Thursday, March 12, 2009


First, my apologies to readers who thought this was a
sewing blog. Er, you might be a bit disappointed today;
nay, horrified at what follows.

Next, a crafty-looking picture to soften the blow:
See granny reading her book and relaxing in her armchair?
See the table lamp lending light to her literary pursuits?
Today I thought we'd ... er.... make a small lamp.
With um... batteries and bulbs... and wires and.... stuff.

To defend myself a bit, I'm going to say I love my
sewing machine and my tubes of glue-with-intoxicating-
fumes. But I also love my multimeter and the tiny little
electronic components that are the innards of wonderful
things like flashlights and speakers. Combined with
cardboard, they make really silly and fun toys!

Still with me? OK, here goes.........

Now the circuit components can be bought in the form
of ready-assembled Science kits or individual pieces.
For retail stores, try places that sell homeschooling
resources, like ABCToy Zone (if you live in Singapore,
head to Sim Lim Tower and trawl the upper floors).
For online stores, try sites like this. Or you could
dismantle old gadgets that run on batteries
(stay away from TVs!) and save their innards like
my brother and I used to do as kids.

Here are some useful things to start with:

(Top row L-R: Insulated copper bell wire, alligator
(crocodile) clips, bulb holders
Bottom row L-R: bulb, switches, battery holders).

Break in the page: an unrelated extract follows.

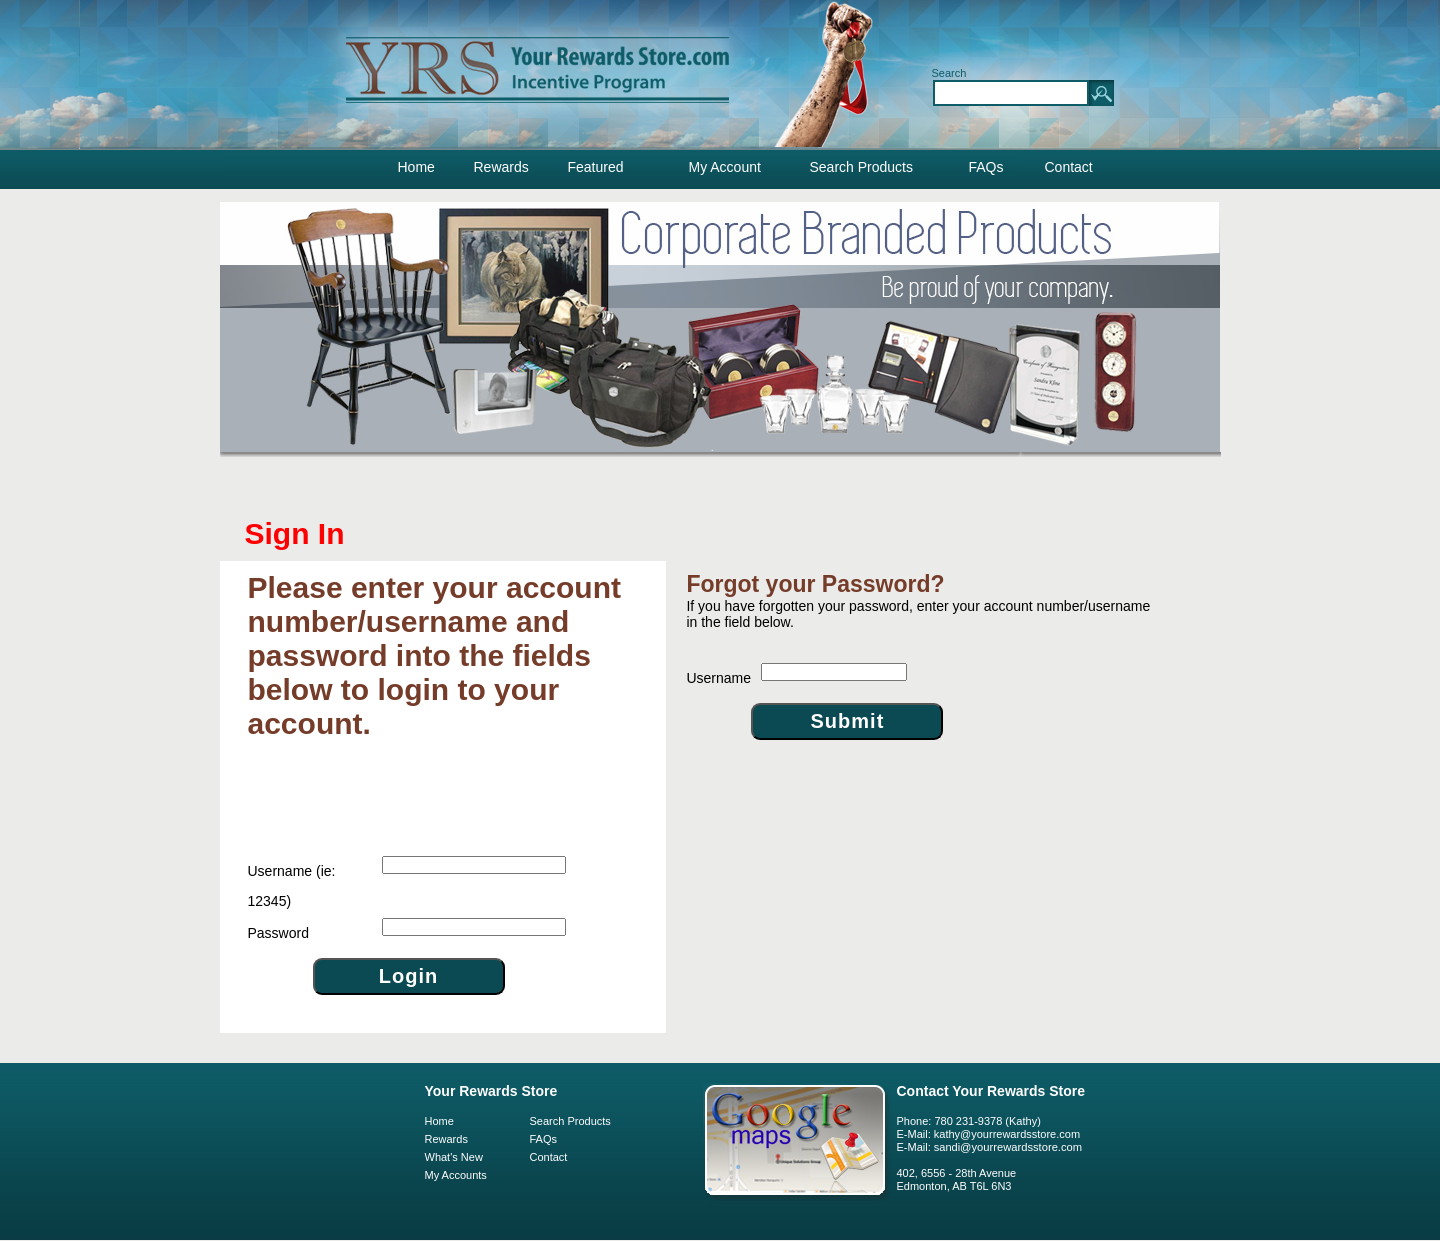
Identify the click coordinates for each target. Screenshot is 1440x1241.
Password (278, 933)
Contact (1069, 167)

Or you could just get the barest and improvise with a
roll of masking tape, the way my brother and I did
all our experiments. The barest would be
  • A bulb - steal from flashlight
  • Wires - buy from hardware store and strip the ends with scissors
  • Batteries
and connect the parts of the circuit by just winding

and sticking down with tape:

If you can't find switches (which are nice for turning bulbs
on and off), make your own with cardboard and office
supplies. See here for the Switch Tutorial.

And if you can't find a bulb holder, use a wooden clothespeg
(the spring-loaded kind) or make a cardboard one.
Go here for the Bulb Holder tutorial.

But back to the lamp. These little bulbs are very safe
but tiny. To get some decent brightness, a reflector
is helpful. That's the silvery bowl that a flashlight bulb is
in the middle of. Make your own out of cardboard and
aluminum foil, if you like.
It's a bit like a cardboard collar for a dog.

Cut out a circle. Cut a quadrant out.
Also cut a small hole in the middle for the bulb.

Glue onto the dull surface of the foil
(we need the shiny surface exposed)

Cut around the cardboard,
leaving about a quarter inch allowance

to fold over the back.

Tape the straight ends together on the non-foil side

and stick a bulb through the middle hole.

To make the lampshade, I covered the outer
(non-foil) surface of the reflector with fancy paper.

The base of the lamp is a thread spool wrapped with
more fancy paper. The hole in the middle of the spool
is good for hiding wiring. Attach the shade to the base
with anything that props it up - a roll of stiff
transparent plastic (poke holes for ventilation)
or toothpicks glued down.

For the circuit you'll need
  • 1 or 2 batteries (any size except the square 9V). 2 batteries give a brighter light.
  • 3 insulated wires with stripped ends
  • A switch
I taped two AA batteries end-to-end with the
"-" of one touching the "+" of the other.

Following the circuit diagram,
  • Wire 1 joined one end of the battery pack to one paper fastener of the switch.
  • Wire 2 joined other paper fastener of the switch to the bottom of the bulb.
  • Wire 3 joined the metal casing of the bulb to the other end of the battery pack.
All the "joints" were secured with masking tape -
just to reassure everyone that the official fancy
components aren't really needed to make this.

Install lamp in resident dollhouse and enjoy!

Bet you all didn't see that coming.
Loopy blog author!


  1. Just when I thought you couldn't possibly be any more fantastic, you go and pull a stunt like this. So so wonderful!

    And gets me all eager to start working on my dollhouse again for the girls (the one I played with in Singapore when I was their age!) But first will work on finishing all these other various projects o' mine...

  2. Your pictures remind me of the ones Jeff has been taking for the Physics textbook he's been writing. He'd love them!

  3. Oh! Memories of primary school came flooding back...

    Circuit boards....I always preferred to draw mine rather than make a working sample (because they almost always failed) :(

    Love the whole playhouse thingy. Where did you get them wooden sofas?

  4. 1. Not unexpected. You are Physics teacher before right?

    2. Your handwriting has not changed!

  5. Is there anything you don't do? Please let me know so I can feel better about myself :-)

  6. Love this! Thank you, thank you! This is so helpful with my 4th grader's homework project to build a model of a simple circuit in a shoebox. But I'm puzzled as how you attached the wires to the bulb in the lamp shade without them bulging out. Any advice?

    1. Jenn: stuffed them into the bore of the spool.

  7. Thank you ! I've been wanting to try this for years, but hadn't found a tutorial that madesense to me (until today).